Por mais que esses meus trinta anos de existência terrena pesem o dobro em meus ombros, fazendo com que eu me sinta um velho ranzinza, machucado demais pela vida para poder sorrir, falta-me algo muito importante para viver, a felicidade, é esse pensamento que me mantém acordado, se não fosse ele acho que eu iria continuar dormindo.
Como diria Belchior, um analista amigo meu, ao avaliar-me disse-me:
- João, você nunca teve espaço na sua vida para ser feliz!
Essas palavras calaram fundo, pois como qualquer ser humano eu acreditava que mesmo com os revezes da vida, eu havia tido folgas para praticar a felicidade, mas quando olhei para dentro de mim com a ajuda desse meu amigo, quando observei que aquela sensação de aperto no peito sempre me acompanhou, desde tenra idade até hoje, ao ponto de eu me acostumar com ela e não mais perceber o quanto ela é nociva ao meu organismo, percebi que os problemas jamais cederam espaço para a felicidade, que a vida por algum motivo que não sei explicar, sempre cobrou-me preços muito altos.
Quem já leu meu livro, O Diário das Revelações, sabe do que estou falando. Cresci num lar desestruturado, com menos de cinco anos tive que deixar minha mãe para ir junto de minha irmã, morar com meu avô e sua segunda família por um motivo que até hoje me causa dúvidas, depois voltei a morar com minha mãe que naquela altura já estava junto de um homem alcoólatra que foi meu único exemplo de pai. Desde cedo senti o que é ter o coração dividido, pois enquanto estava com minha irmã na casa de meu avô, sentia muita falta de minha mãe, quando fui morar com ela novamente, sentia muita falta de minha irmã que ficara com meu avô. Quando finalmente nos juntamos novamente, fomos morar num porão sujo, entregues a toda sorte, quando saímos daquele porão fomos morar numa periferia da cidade de São Paulo, lá o simples fato de eu ser uma pessoa educada fazia com que as pessoas a minha volta questionassem minha integridade moral, nunca fui “mano” e só “mano” se dava bem por lá. Quando comecei a trabalhar, nunca tive paz suficiente para desempenhar um bom trabalho, para ser um bom profissional, minha casa que deveria ser meu porto seguro era na verdade apenas a fonte mor de minhas preocupações, nunca tive um porto seguro e digo isso pois, de acordo com o que aprendi com esse analista amigo meu, não há como ser um bom profissional e ter um bom desempenho seja em escola ou trabalho, quando não se tem um lugar em paz e seguro para voltar todos os dias.
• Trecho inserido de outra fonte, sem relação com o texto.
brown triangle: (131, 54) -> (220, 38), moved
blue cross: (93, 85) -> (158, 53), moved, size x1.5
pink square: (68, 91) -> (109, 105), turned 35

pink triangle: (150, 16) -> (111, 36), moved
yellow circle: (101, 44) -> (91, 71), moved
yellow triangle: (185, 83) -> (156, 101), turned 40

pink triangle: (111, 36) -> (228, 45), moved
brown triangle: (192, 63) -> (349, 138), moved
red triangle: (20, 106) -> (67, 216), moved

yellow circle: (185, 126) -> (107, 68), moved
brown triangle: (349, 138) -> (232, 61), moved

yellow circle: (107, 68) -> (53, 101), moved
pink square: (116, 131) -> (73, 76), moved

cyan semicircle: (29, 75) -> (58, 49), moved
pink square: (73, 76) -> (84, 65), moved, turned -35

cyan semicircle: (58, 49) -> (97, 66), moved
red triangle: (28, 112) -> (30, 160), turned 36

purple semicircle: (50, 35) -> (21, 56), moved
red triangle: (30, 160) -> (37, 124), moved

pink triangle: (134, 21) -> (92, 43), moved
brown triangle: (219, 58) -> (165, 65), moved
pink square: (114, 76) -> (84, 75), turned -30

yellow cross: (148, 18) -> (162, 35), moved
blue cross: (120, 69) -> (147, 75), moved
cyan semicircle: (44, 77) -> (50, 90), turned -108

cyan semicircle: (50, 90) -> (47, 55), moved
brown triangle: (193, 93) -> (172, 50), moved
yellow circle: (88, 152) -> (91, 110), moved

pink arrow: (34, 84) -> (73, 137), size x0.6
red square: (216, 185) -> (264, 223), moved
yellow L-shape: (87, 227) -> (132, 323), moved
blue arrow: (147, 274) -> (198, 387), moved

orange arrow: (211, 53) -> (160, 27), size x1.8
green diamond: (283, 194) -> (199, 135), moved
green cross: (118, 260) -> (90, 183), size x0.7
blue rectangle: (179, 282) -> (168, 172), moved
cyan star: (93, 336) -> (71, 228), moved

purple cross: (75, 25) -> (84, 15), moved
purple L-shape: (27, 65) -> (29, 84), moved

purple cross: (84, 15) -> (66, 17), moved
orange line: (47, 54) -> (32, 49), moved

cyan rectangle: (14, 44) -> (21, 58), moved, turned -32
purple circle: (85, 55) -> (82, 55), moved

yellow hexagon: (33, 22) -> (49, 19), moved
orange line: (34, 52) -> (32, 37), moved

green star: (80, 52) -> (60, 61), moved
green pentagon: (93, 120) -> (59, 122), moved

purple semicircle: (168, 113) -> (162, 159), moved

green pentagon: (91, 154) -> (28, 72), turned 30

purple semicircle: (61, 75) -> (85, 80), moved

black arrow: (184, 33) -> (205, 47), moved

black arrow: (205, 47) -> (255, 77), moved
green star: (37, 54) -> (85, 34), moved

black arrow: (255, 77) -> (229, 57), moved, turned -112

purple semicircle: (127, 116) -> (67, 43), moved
Quando resolvi me casar, cedo sim hoje concordo com isso, mas mesmo assim o fiz conscientemente, fui cercado por um bando de gente que come ovo e arrota caviar e cometi o erro de aceitar ser ajudado por eles. O preço? Toda sorte de humilhações, acho que nunca paguei tão caro por um prato de comida quanto naquela época. Aceitei ser condicionado a todo tipo de regras e costumes, morei onde achavam que eu tinha que morar, me vestia como achavam que eu tinha que me vestir e busquei ter um comportamento como achavam que eu tinha que me comportar, mesmo agindo de forma falsa e por consequência pouco duradoura. A vida me ensinou a ser assim, uma fera por dentro e um cordeiro por fora, o problema é que ela nunca me mostrou como libertar a fera. Agora, sinto essa fera cavando sua saída por entre minhas vísceras, tramando sua fuga e libertando-se por conta, sem controle e pronta para atacar quem se por em seu caminho. Será que isso é bom? Não sei, só posso dizer que a fuga é inevitável.
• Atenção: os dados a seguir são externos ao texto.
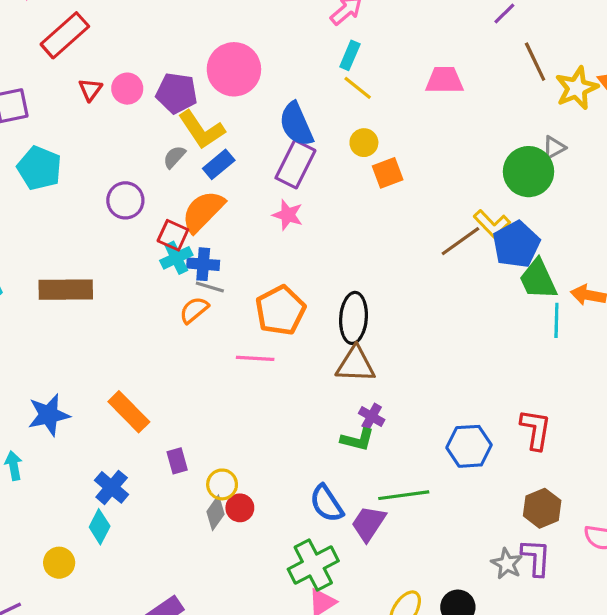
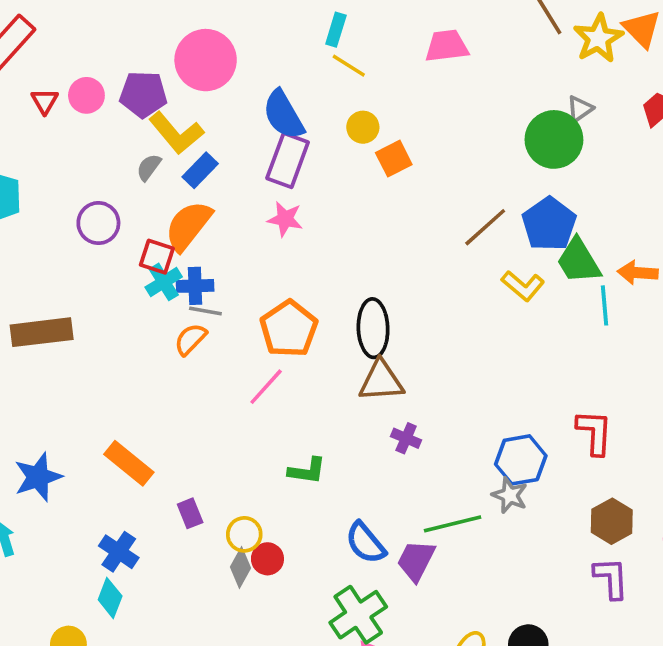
yellow L-shape: (492, 224) -> (523, 286), moved
pink line: (255, 358) -> (266, 387), turned -45
green L-shape: (357, 440) -> (307, 471), moved
gray star: (507, 564) -> (510, 495), moved

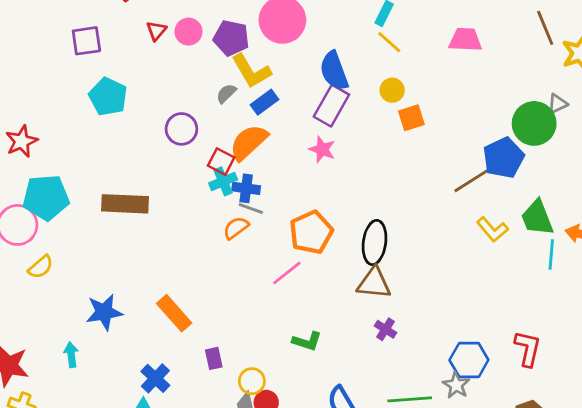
blue pentagon: (549, 224) -> (504, 158), moved

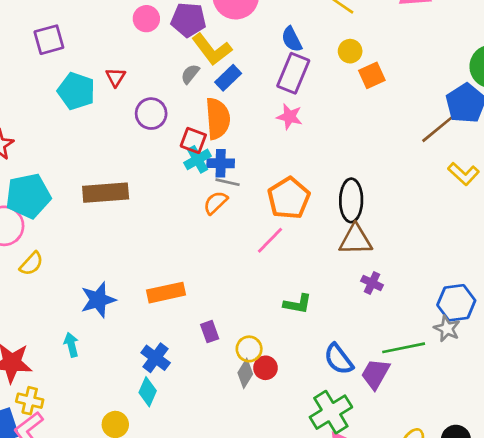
red triangle: (156, 31) -> (116, 77), moved
blue semicircle: (334, 71) -> (292, 39), size x0.7
orange semicircle: (249, 142) -> (218, 119), turned 135
orange rectangle: (174, 313) -> (166, 293), turned -54

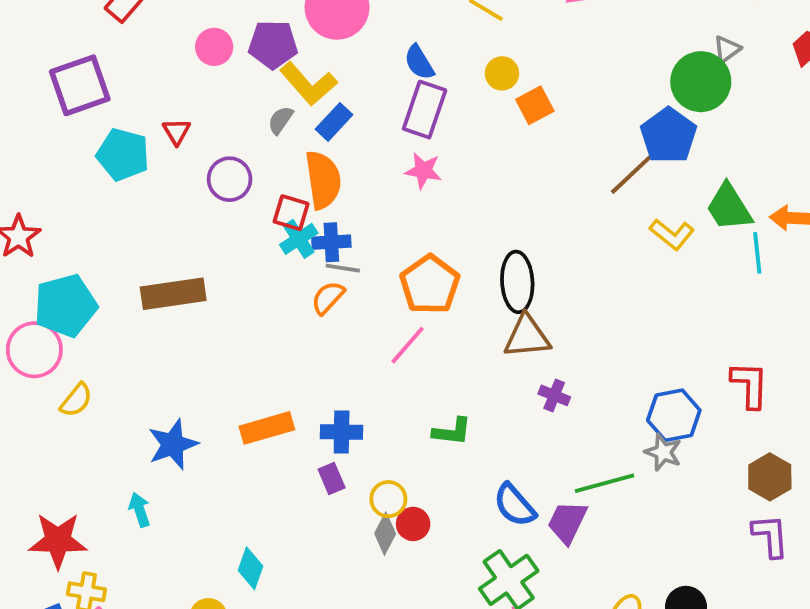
purple square: (49, 40) -> (80, 85), size x1.4
blue cross: (156, 358) -> (342, 432), moved, turned -32

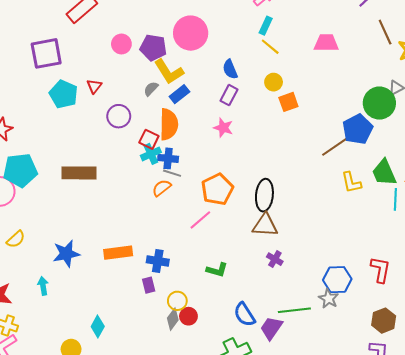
purple rectangle: (425, 110) -> (229, 95), size x0.7
yellow L-shape: (672, 234) -> (351, 182), turned 30
yellow semicircle: (76, 400) -> (16, 239), moved

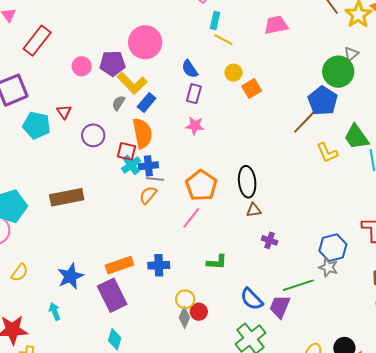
brown triangle: (265, 225) -> (254, 210), size x0.6
purple rectangle: (149, 285) -> (112, 295), moved, size x2.0

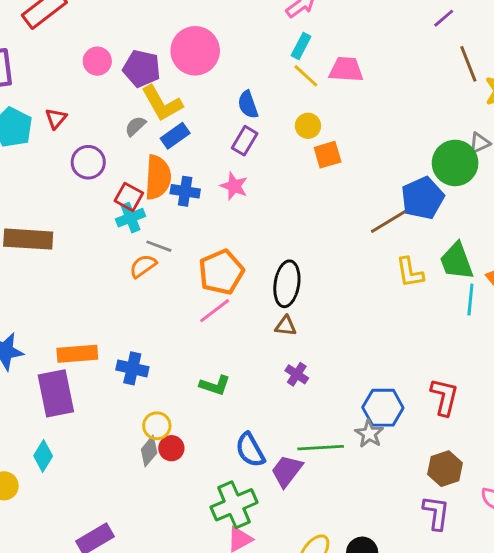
pink trapezoid: (276, 25) -> (346, 69), moved
blue cross: (148, 166) -> (185, 191), moved
pink line: (191, 218) -> (215, 311), moved

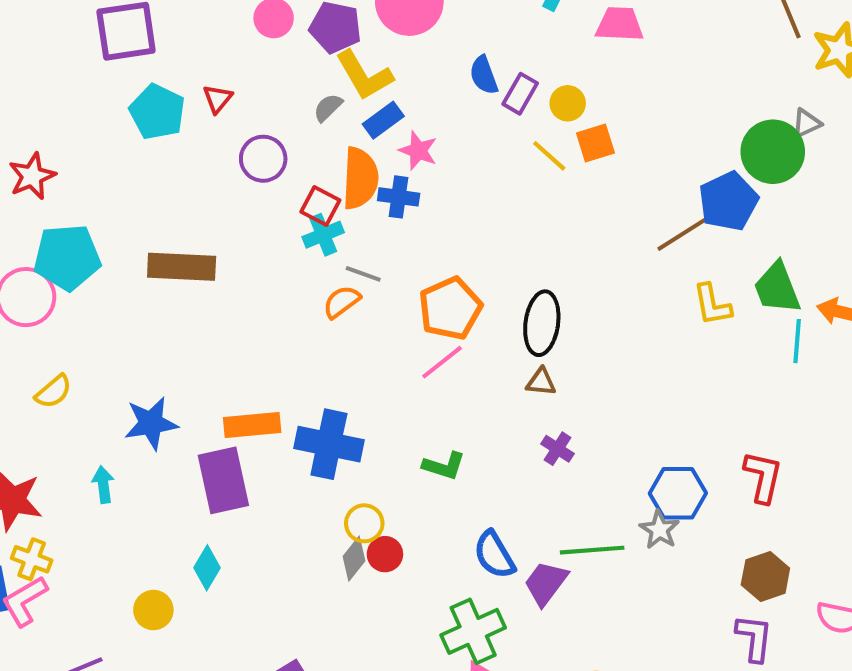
yellow line: (306, 76) -> (549, 156), moved
purple rectangle: (245, 141) -> (520, 94), moved
pink star: (234, 186) -> (418, 151), moved
blue cross: (132, 368) -> (329, 444), size x1.5

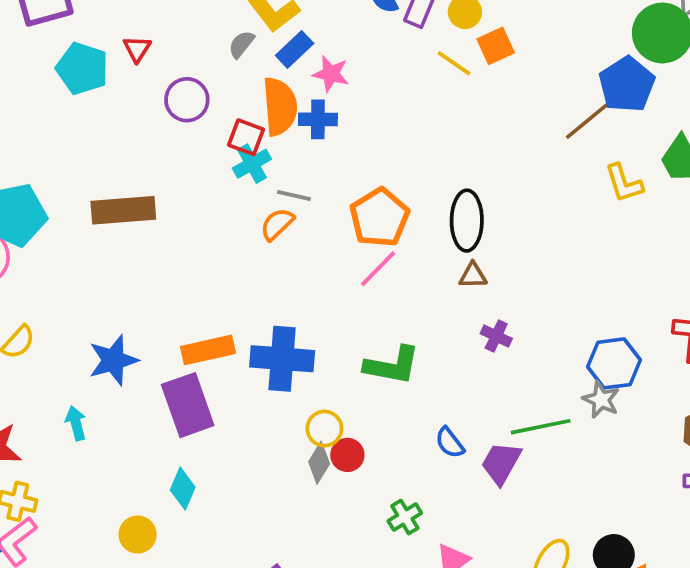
green L-shape: (444, 466) -> (392, 365), size x1.4
blue semicircle: (494, 555) -> (450, 443), size x0.7
green cross: (473, 631) -> (405, 517), moved, size x0.6

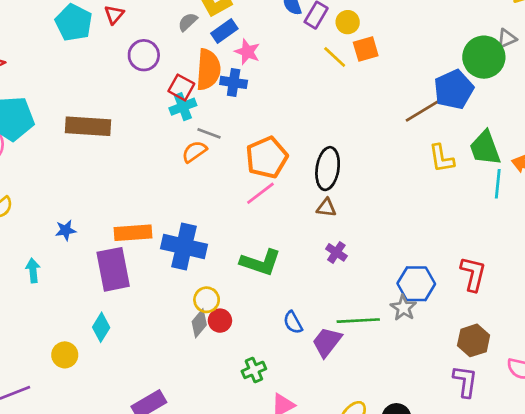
blue star: (113, 360) -> (66, 230), size x0.6

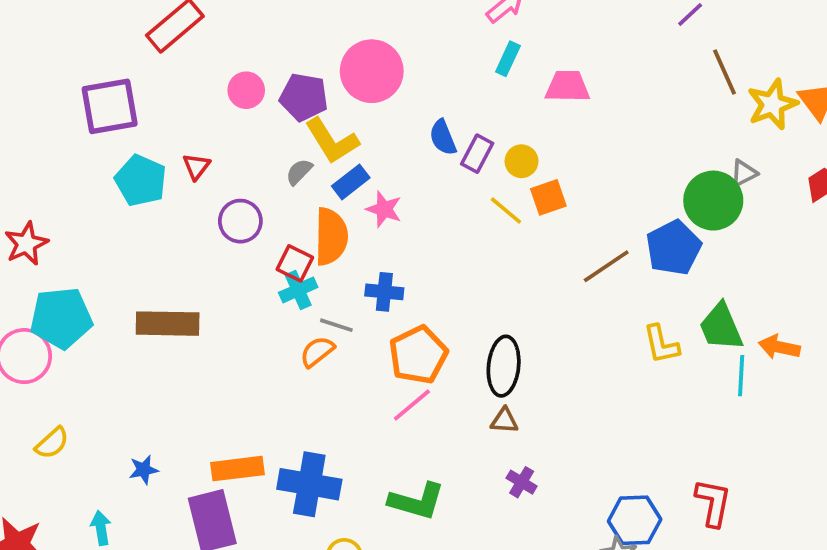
blue cross: (234, 82) -> (384, 292), moved
brown line: (422, 111) -> (606, 266), moved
Houve um momento em minha vida que acho que cheguei bem próximo da felicidade, eu cuidava apenas de mim e de minha esposa, tínhamos bons empregos e meu contato com tudo e todos aqueles que me faziam mal era mínimo, chegando as vezes ao ponto da inexistência! Como era bom e como foi rápido para piorar tudo de novo, bastou a necessidade de buscar um simples móvel na casa de minha mãe, foi quando eu percebi que ela estava magra demais e com os olhos cheios de pedidos de ajuda, por mais que seu orgulho não a permitisse verbalizar isso. Desse ponto em diante, foram dois anos de mais sofrimentos e aquele menino que crescera sem a presença de um pai, com vinte e seis anos de idade viu sua mãe ter suas forças minadas pelo câncer que se espalhava em seu corpo, ao mesmo tempo em que mesmo sendo o único a cuidar dela de forma incondicional, ouvia barbaridades de seus parentes.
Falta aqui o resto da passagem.